DATA FOR REVIEW —
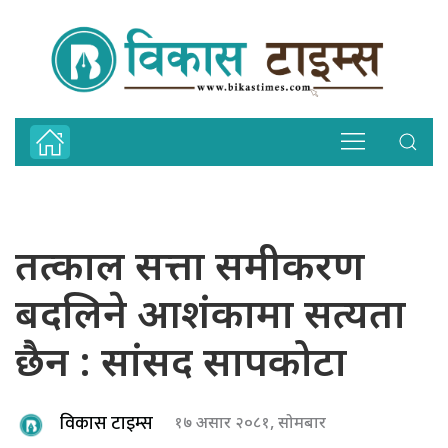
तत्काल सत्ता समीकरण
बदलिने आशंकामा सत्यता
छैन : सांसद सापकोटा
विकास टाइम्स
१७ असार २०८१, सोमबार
==
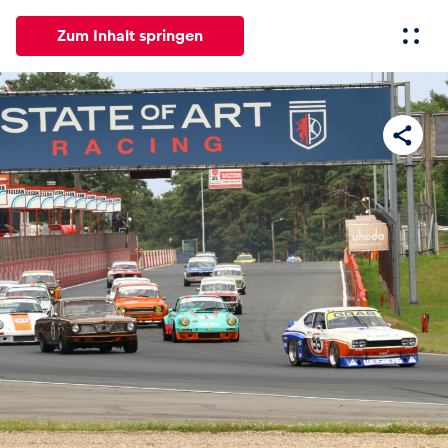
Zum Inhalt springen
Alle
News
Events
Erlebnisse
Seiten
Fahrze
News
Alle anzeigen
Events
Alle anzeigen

TASK DETAILS —
Looking at the data above, return every line from the one with "तत्काल सत्ता समीकरण" down to the one with "१७ असार २०८१, सोमबार", exactly and inclusively.

ANSWER TO THE EXERCISE —
तत्काल सत्ता समीकरण
बदलिने आशंकामा सत्यता
छैन : सांसद सापकोटा
विकास टाइम्स
१७ असार २०८१, सोमबार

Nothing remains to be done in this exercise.